The $dirphp->set() statements must be between the new DirPHP() line and the handle_events() line.

Set Security Settings

If you are usign the Standalone DirPHP setup AND wish to use the included lightweight security feature, you must set a few more options in a slightly different way. The security setting authentication_on defaults to on, so you do not need to set that manually. The only setting you need to set manually is the hash value, which is an MD5 hash of your desired password. If you are not familiar with MD5, it is a mathematical algorithm that takes a string of text and generates a 32-character string of letters and numbers representing it. The algorithm is said to be one-way only, meaning you can create a hash from a string of text but you cannot reproduce the string using the hash. What you must do is run the included file make_hash.php in this package and put in your password into the text box and it gives you your 32-character hash. Once you have it, you need to put the folling line into your call-script before the handle_events() line:

$dirphp->security['hash'] = "YOUR_HASH_HERE";

Just replace YOUR_HASH_HERE with your 32-digit hash (and leave the double quotes).

4. LICENSE

DirPHP is distributed free of cost under the GNU General Public License.
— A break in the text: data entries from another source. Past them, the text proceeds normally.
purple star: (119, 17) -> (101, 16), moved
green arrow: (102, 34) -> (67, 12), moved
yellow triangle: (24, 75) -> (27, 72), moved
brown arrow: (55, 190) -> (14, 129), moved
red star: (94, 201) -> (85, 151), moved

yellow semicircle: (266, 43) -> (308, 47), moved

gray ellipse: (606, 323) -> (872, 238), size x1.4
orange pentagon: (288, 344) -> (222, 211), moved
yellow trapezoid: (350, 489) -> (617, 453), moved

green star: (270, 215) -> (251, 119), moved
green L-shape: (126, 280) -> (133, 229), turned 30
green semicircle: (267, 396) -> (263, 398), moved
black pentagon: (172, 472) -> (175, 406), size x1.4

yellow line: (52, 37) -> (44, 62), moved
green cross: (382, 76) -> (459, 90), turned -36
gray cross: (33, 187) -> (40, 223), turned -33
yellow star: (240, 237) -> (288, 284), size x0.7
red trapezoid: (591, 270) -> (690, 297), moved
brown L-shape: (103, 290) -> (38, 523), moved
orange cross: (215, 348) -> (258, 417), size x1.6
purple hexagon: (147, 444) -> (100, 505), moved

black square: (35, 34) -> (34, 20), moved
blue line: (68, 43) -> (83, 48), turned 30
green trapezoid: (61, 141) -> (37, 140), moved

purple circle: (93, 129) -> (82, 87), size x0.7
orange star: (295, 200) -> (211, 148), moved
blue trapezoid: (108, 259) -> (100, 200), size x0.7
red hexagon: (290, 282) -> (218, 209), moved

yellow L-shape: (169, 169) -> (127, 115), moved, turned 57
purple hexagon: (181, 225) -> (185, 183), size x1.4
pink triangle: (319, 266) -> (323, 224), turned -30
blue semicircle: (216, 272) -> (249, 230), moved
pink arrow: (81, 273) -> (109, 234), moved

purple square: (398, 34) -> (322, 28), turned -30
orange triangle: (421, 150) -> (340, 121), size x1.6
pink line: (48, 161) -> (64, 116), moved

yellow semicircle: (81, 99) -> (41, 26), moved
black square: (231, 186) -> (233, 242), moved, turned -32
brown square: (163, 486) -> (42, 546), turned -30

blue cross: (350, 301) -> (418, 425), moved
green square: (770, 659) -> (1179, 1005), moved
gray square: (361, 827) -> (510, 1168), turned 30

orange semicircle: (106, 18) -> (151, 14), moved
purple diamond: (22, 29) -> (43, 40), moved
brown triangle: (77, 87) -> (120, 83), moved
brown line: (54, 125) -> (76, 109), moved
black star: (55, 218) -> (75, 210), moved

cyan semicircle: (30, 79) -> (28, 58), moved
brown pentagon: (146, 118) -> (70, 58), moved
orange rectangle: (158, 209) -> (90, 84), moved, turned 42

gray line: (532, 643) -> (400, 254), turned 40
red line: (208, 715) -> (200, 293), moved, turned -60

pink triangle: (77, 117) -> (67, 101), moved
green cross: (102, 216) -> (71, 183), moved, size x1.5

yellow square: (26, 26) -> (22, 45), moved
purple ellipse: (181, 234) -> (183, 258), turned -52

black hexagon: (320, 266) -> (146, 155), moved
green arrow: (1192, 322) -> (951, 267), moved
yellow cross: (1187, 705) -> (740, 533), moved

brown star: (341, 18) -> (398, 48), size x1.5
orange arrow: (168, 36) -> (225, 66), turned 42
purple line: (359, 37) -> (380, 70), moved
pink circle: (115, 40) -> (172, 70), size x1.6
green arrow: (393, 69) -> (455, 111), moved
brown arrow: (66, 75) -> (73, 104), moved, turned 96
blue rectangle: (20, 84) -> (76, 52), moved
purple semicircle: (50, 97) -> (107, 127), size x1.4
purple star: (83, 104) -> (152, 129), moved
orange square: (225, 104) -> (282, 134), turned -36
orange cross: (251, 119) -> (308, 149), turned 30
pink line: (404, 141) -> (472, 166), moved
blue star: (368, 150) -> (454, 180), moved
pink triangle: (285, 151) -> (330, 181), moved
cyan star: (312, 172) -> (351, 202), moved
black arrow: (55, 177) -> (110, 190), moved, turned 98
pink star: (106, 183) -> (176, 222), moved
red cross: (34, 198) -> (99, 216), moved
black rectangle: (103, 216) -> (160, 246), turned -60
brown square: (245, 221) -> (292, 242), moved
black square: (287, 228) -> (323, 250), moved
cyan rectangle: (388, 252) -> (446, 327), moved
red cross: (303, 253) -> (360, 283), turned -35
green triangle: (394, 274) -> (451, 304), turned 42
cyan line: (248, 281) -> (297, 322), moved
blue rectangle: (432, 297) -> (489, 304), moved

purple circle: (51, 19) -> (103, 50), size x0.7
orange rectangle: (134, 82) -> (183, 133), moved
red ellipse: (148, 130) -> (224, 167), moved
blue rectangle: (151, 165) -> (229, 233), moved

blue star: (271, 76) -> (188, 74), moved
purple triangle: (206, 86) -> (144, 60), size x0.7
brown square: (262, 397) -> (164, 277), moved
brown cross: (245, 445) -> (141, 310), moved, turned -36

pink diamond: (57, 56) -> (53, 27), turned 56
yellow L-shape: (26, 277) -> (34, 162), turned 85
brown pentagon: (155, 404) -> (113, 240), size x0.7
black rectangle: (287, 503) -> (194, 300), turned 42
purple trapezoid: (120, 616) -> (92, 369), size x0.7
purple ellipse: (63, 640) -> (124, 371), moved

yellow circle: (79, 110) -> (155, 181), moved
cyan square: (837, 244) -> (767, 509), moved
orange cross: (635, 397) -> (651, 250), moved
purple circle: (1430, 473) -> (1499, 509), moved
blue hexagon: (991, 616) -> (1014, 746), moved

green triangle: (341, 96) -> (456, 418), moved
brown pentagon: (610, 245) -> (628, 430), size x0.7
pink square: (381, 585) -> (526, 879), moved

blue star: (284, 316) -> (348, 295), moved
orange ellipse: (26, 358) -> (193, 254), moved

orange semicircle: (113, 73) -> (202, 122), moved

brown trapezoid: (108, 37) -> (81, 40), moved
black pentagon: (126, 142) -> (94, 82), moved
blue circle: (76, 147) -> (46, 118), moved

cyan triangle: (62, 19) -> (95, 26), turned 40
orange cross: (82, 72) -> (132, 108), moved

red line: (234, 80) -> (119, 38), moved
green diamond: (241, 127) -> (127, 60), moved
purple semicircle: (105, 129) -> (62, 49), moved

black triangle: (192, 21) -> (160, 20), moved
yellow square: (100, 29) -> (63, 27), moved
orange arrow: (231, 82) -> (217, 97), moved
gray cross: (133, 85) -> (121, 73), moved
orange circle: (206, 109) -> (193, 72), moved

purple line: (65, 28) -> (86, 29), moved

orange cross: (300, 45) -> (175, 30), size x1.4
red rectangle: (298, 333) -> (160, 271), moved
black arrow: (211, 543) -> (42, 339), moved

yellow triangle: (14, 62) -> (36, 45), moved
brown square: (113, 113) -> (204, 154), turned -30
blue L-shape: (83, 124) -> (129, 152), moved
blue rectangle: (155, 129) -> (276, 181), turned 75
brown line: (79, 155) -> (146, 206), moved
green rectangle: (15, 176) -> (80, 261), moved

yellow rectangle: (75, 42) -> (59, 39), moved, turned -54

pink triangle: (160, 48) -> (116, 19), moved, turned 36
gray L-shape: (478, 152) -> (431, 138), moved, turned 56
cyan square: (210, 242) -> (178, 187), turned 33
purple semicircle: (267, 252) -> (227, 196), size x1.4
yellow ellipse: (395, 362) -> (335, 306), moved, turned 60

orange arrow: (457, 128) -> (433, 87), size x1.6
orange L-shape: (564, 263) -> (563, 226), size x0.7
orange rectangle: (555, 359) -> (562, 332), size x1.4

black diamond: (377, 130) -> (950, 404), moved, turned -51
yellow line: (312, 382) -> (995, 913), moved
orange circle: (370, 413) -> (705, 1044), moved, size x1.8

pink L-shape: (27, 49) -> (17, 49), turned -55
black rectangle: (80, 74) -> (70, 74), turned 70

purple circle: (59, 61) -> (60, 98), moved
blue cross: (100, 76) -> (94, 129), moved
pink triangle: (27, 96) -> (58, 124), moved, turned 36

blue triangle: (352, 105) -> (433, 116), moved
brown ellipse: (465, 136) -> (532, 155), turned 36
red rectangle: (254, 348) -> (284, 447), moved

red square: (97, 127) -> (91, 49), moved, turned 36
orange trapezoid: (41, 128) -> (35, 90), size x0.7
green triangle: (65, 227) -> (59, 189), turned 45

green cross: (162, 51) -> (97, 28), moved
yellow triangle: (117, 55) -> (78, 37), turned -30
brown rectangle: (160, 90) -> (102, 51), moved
This means you may use it for free and modify it to suit your needs, so long as you distribute your modified version to anyone who asks for it free of cost. This is a shortened version of the included license, which is in the COPYING file of this package.

5. ABOUT

DirPHP was originally created as a workaround script, an exploit of a loophole in the system. I wrote it simply to be able to have similiar functions as FTP but over the web. Not only for directory listing and uploading, but for one special reason. As a PHP programmer frequently working remotely from my home PC, I wanted a convienient way to view the unparsed php source code to my scripts without having to use a third party client. DirPHP does this, and even has syntax highlighting (thank you, highlight_file() ). The most specific use of this program for me was during school (webmastering class, lol). My school district blocks FTP traffic, but doesn't filter HTTP file uploads. The whole thing has worked beautifully and I have had enough response from the users that I have expanded that little first version to what it is now, 1.0. Feel free to use this however you wish.